The dark of the moon is this coming Wednesday, the 19th of the month, and the first dark moon after Samhain. In my personal spiritual practice, this is the beginning of the turn of the sacred wheel of the seasons.
This year in my creative practice, I want to look away from human ways of reckoning time with clocks and calendars, and look instead to the cycles of time as marked by the land and the heavens.
I love the cycles of the seasons, watching the world around me change throughout the year in ways that are both the same and different each year. When do the colors begin to change, when is the first frost (if we even really get one), when do the first snowdrops poke up from the earth, how long does it take those tiny green shoots to rise and bud and unfurl their sweet white blossoms? The way some shifts seem to happen in agonizingly slow evolution, while others seem to speed through their phases with lightning speed, never ceases to amaze me. This beauty and wonder is what I hope to capture in my art this week.
Questions to ponder:
Are you familiar with the seasonal and astronomical cycles in your specific location? Do those cycles match up with the way the seasons tend to be portrayed in art and entertainment, or are they different?
What’s happening in the natural world around you as you contemplate this prompt? What energy and emotion does it evoke in you?

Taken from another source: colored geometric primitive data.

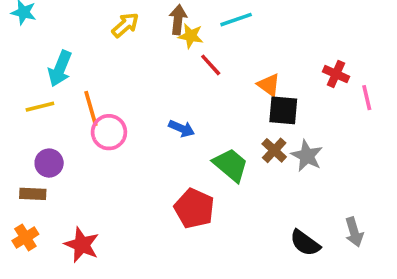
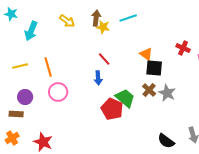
yellow arrow: (125, 25) -> (67, 21), turned 77
red line: (211, 65) -> (104, 59), moved
cyan arrow: (60, 69) -> (31, 31), moved
blue arrow: (182, 129) -> (98, 78), turned 64
pink circle: (109, 132) -> (58, 92), moved
red pentagon: (194, 208) -> (112, 109), moved

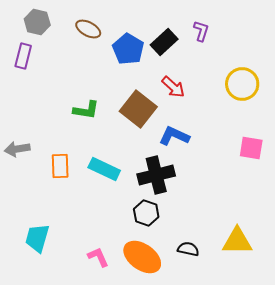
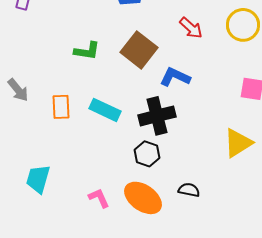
red arrow: (173, 87) -> (191, 28), moved
gray arrow: (17, 149) -> (18, 90), turned -120
yellow triangle: (237, 241) -> (238, 143), moved, turned -32

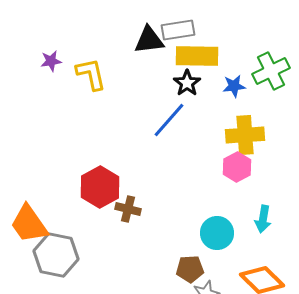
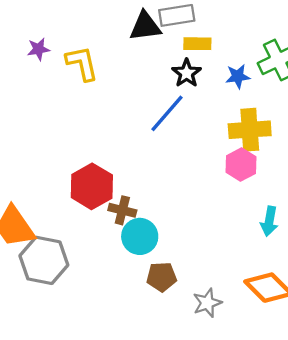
yellow rectangle: (197, 56) -> (197, 44), size x0.6
cyan circle: (217, 233) -> (140, 236), moved
brown pentagon: (190, 269) -> (162, 277), moved

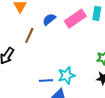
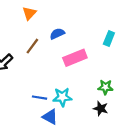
pink rectangle: (75, 19) -> (75, 58), moved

Do you have certain activities you repeat each year in a cyclical way? If so, do you enjoy them, or do you only do them out of habit?
If you enjoy these traditions, what are some things you love about them?
If you don’t enjoy them … could you stop? If you don’t think you can stop, why not? Realistically speaking, what would happen if you stopped?
Is there a new activity you’d like to try in response to this point on the sacred wheel of the seasons? If so, what would you need to do in order to do it?